Texas: Line Growing for Hutchison’s Senate Seat
By Hastings Wyman
Southern Political Report
December 15, 2008 —Although US Sen. Kay Bailey Hutchison (R-TX) hasn’t set a date for stepping down from the US Senate to run for governor, Lone Star politicos in both parties are already gearing up to succeed her in the Senate. Three Republicans have already entered the race; state Sen. Florence Shapiro, former Secretary of State Roger Williams and Railroad Commissioner Elizabeth Ames Jones have formed exploratory committees. Others are also expected to run.
Florence Shapiro was the first out of the box; she formed an exploratory committee last summer. On the plus side, she has the support of a number of her fellow state senators. Considered a moderate conservative in the Hutchison tradition, Shapiro made a reputation in the legislature for her expertise in school financing, a major state issue in the past few years. As a result, she has a network of supporters in the education community. On the down side, she does not have as much personal money as other candidates, she has never run statewide, and her political heft is primarily limited to her suburban North Dallas bailiwick.
Roger Williams ran the Lone Star GOP’s Victory ’08 program, which took him all over Texas speaking to Republican grassroots activists, raising money and energizing the troops. “This is a huge advantage,” notes Texas Quorum editor Harvey Kronberg. A successful businessman (auto dealerships), Williams is well off, though not as flush as several of the other contenders. He is also a former professional baseball player and is close to President Bush, an asset in Texas if not everywhere else. Williams’ downside is a lack of strong name ID, although he will probably have the funds to rectify that.
Elizabeth Ames Jones has some name ID and significant contacts from serving and getting elected to the Texas Railroad Commission, which oversees the state’s oil and gas industries. She is only the second woman to serve on the Commission. The post also gives her an excellent platform from which to raise money for a US Senate bid. She comes from a wealthy family, is married and has two grown children. Her political experience includes service in the legislature. Despite her record, however, most voters statewide don’t know much about her.
The list of Republican contenders is likely to grow. One potentially strong vote-getter is Lt. Gov. David Dewhurst. Not only does he have significant name ID from his prior statewide elections as land commissioner and lieutenant governor, he is very wealthy and could finance a strong campaign. He has given no indication what he will do. He could seek re-election to his current job in 2010, a fairly safe ambition; jump into the governor’s race -- unlikely since there are already two powerful Republican figures in that contest, Hutchison and incumbent Gov. Rick Perry; or run for the US Senate.
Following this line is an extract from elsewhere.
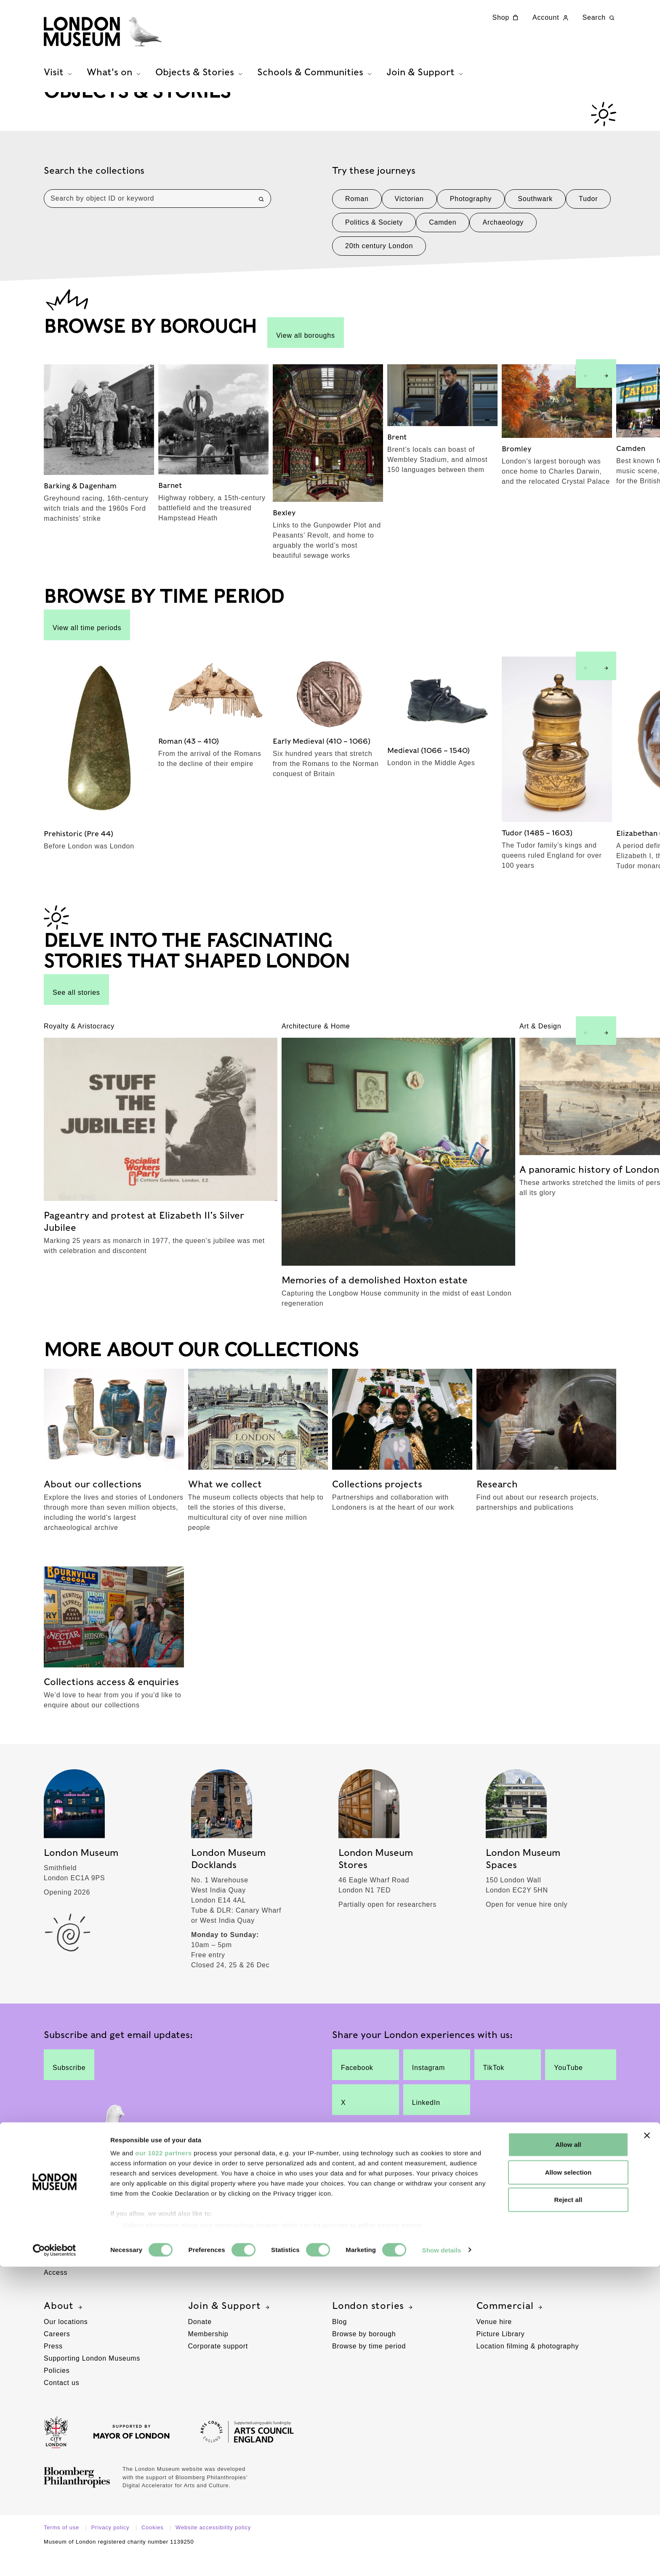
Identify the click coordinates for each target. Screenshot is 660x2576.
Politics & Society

Other GOPers are also frequently mentioned as candidates for Hutchison’s US Senate seat, even though they have given no indication that they plan to run. These include Railroad Commissioner Michael Williams (R). As an African American, he would have no racial base in the Republican Primary; however, he might well appeal to GOPers who want to see their party broaden its appeal. US Rep. Kay Granger (R) of Fort Worth and Attorney General Greg Abbott (R) are also potential senate candidates.
On the Democratic side, former state Comptroller John Sharp announced last week that he plans to run for the senate. He generally positions himself as a moderate to conservative Democrat. Sharp is a former Texas Railroad Commissioner and a former state legislator. He has, however, run statewide twice in the past -- for lieutenant governor in 1998 and 2002 -- and lost both times. In addition, Houston Mayor Bill White is expected to announce his Senate candidacy early this week, perhaps Monday. White has a non-partisan image, in part, as Kronberg says, because “he shepherded Houston through two hurricanes.” His pro-life stance on abortion might give him difficulties in the Democratic Primary. Former Dallas Mayor Ron Kirk (D), who lost (43%) a US Senate bid in 2002, also gets mentioned; however, he is also on the short list for Secretary of Transportation in the Obama Administration.
While both Sharp and White bring some assets to the table, Texas is still a pretty solid Republican state. Recent trends have favored the Democrats, but barring a surprise development, the GOP nominee will certainly be the early favorite.
While Hutchison doesn’t come up for re-election until 2012, Texas elects a governor in 2010. Hutchison doesn’t have to resign until after the gubernatorial primary or election, thus assuring that she has a job in the event she loses her bid for governor. If she doesn’t resign until after the 2010 election, there would be no special election. Perry could appoint a senator for a two-year term and the Senate election would be held in 2012. Hutchison has said she will run for governor, but she has also said she has no plans to resign her Senate seat, but might toward the end of 2010. There is discussion of the range of scenarios involving the exact timing of her stepping down, but the various contenders gearing up now believe she will resign in time for a special election in 2010. “She’s really eager to get out of [Washington],” avows one insider.